When we talk about quadratic inequalities, we're dealing with expressions that involve a variable squared, such as \(x^2 - 7x - 18 \geq 0\). These inequalities mean we are finding the range of values for \(x\) that make the expression true.
To solve, you follow these steps:

• Move all terms to one side of the inequality to form \(f(x) \geq 0\), with zero on the other side.
• Rewrite as a quadratic equation, and factor it if possible.
• Identify the points where the expression equals zero, also called roots or zeros.

For example, in the equation \(x^2 - 7x - 18 = 0\), factoring gives \((x - 9)(x + 2) = 0\). The roots, \(x = 9\) and \(x = -2\), help divide the number line into sections where you can test which intervals satisfy the inequality \(\geq 0\). Once you test, you find the intervals that belong to the solution.

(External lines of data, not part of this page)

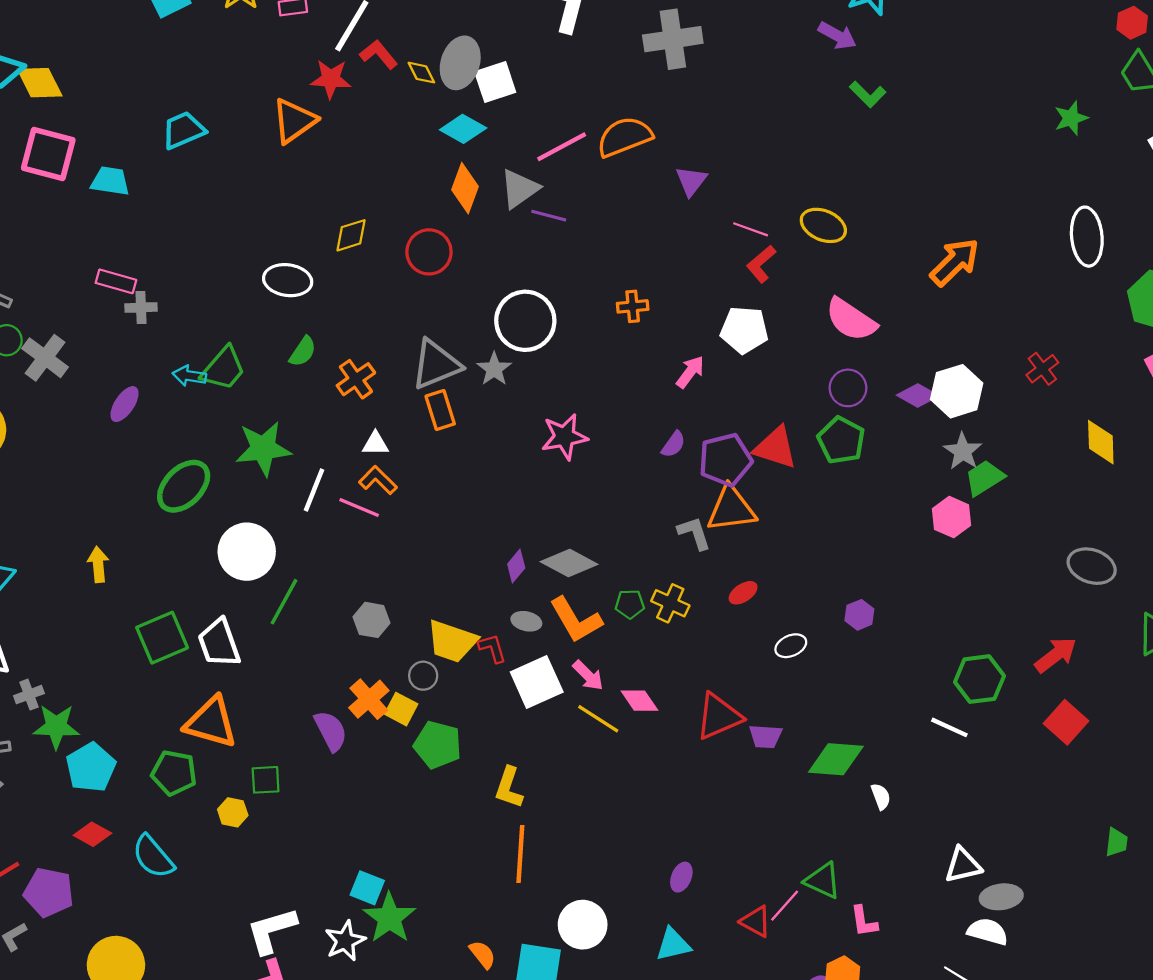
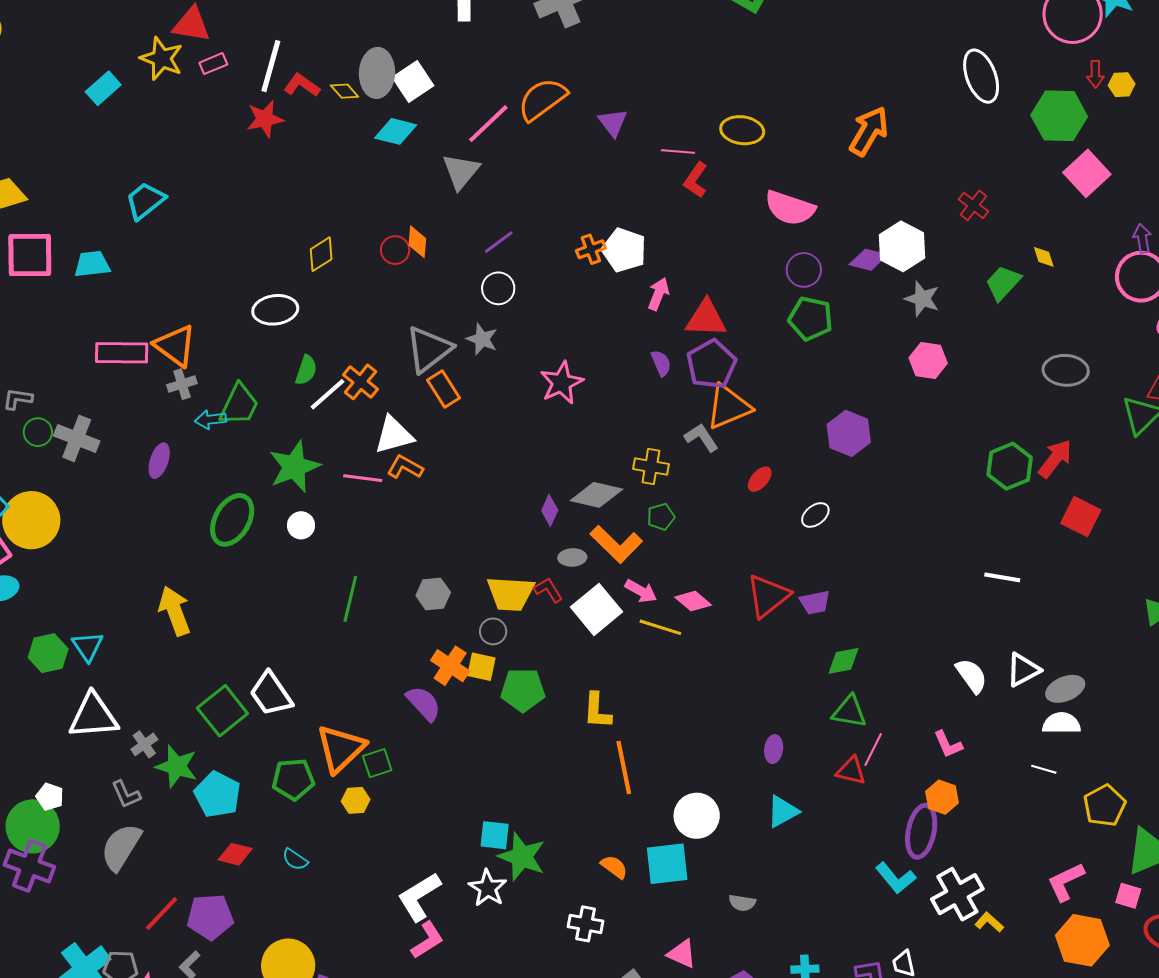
orange triangle: (294, 121) -> (175, 346), moved, turned -33
orange diamond: (465, 188) -> (417, 242), moved, size x0.7
purple line: (549, 216) -> (499, 242), moved, turned -36
red circle: (429, 252) -> (395, 250), size x0.7
pink rectangle: (116, 281) -> (122, 353), size x1.4
gray cross: (141, 308) -> (182, 384), moved
white circle: (525, 321) -> (498, 288), size x0.6
white pentagon: (744, 330) -> (624, 250), moved, turned 30
yellow diamond: (1101, 442) -> (1044, 257), size x0.6
white triangle: (375, 444) -> (394, 435), size x1.6
purple semicircle: (673, 444) -> (661, 363), turned -44
red triangle: (776, 448) -> (706, 319), moved
green trapezoid: (984, 478) -> (1003, 283), moved
white line: (314, 490) -> (328, 394), moved, turned 42
pink line: (359, 507) -> (363, 478), moved
white circle: (247, 552) -> (301, 525), moved, size x0.5
yellow arrow: (98, 564) -> (175, 611), size x1.5
yellow cross: (670, 603) -> (651, 467), moved
purple hexagon: (859, 615) -> (849, 433), moved, size x1.6
green square: (162, 638) -> (222, 711), moved
white trapezoid: (219, 643) -> (271, 694), moved
green hexagon: (979, 679) -> (1010, 466), moved
orange triangle: (211, 722) -> (341, 749), moved, turned -44
green star: (56, 727) -> (177, 766), turned 30
white line: (949, 727) -> (1002, 577), moved
green diamond: (836, 759) -> (843, 661), moved, size x0.7
white semicircle: (881, 797) -> (972, 676), moved, size x1.5
cyan semicircle: (153, 857) -> (295, 859), size x0.6
green triangle: (823, 880) -> (849, 712), moved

Once you've solved a quadratic inequality, it's time to express the solution in interval notation. This way of writing solutions is concise and shows exactly where the inequality is true. For the inequality \(x^2 - 7x - 18 \geq 0\), the solution \((-\infty, -2] \cup [9, \infty)\) tells us the parts of the number line fulfilling the inequality.
Here's what each part means:

• \((-\infty, -2]\): "from negative infinity to include \(-2\)". The bracket \([]\) indicates \(-2\) is part of the solution.
• \([9, \infty)\): "from \(9\) to positive infinity". The bracket \([]\) indicates \(9\) is part of the solution.
• The union symbol \(\cup\) combines these two intervals indicating that any value in either satisfies the inequality.

This notation provides a simple yet powerful way to communicate where your inequality holds true.

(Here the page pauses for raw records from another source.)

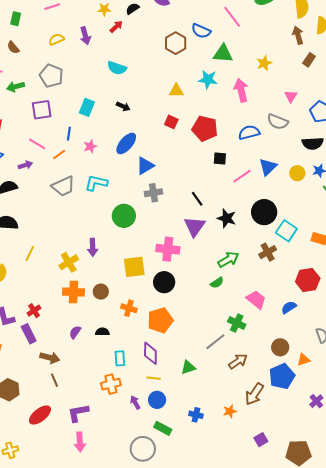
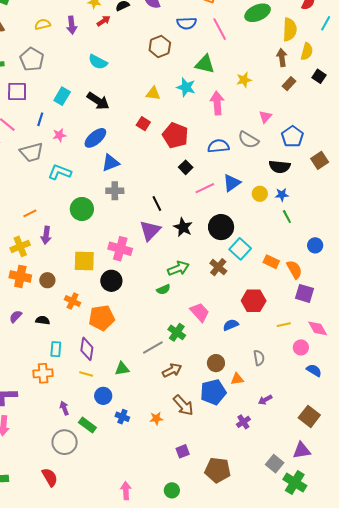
blue semicircle: (201, 31) -> (187, 23), moved, turned -36
black arrow: (123, 106) -> (98, 101), size x1.6
orange line: (59, 154) -> (30, 213), moved
black square: (220, 159) -> (186, 167), turned 32
gray trapezoid: (63, 186) -> (31, 152), moved
brown cross: (268, 252) -> (218, 267), turned -30
brown arrow: (254, 394) -> (183, 405), turned -85
blue circle: (157, 400) -> (103, 396), moved
purple arrow: (135, 402) -> (64, 408), moved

Graphing on a number line is a useful visual method to check solution sets. It helps in understanding where a quadratic inequality is satisfied. For \(x^2 - 7x - 18 \geq 0\), you plot the points \(-2\) and \(9\) on the line.
To indicate which points are part of the solution, follow these rules:

• Use a solid dot at \(-2\) to signal that \(-2\) is included (since it's \(\leq\)).
• Draw an arrow extending left from \(-2\) to show that all values less than \(-2\) are included.
• Use a solid dot at \(9\) to signal that \(9\) is included.
• Draw an arrow extending right from \(9\) to show all values greater than \(9\) are included.

This graph is a great visual reference that aligns with the interval notation \((-\infty, -2] \cup [9, \infty)\), and helps reinforce how the solution behaves in real numbers.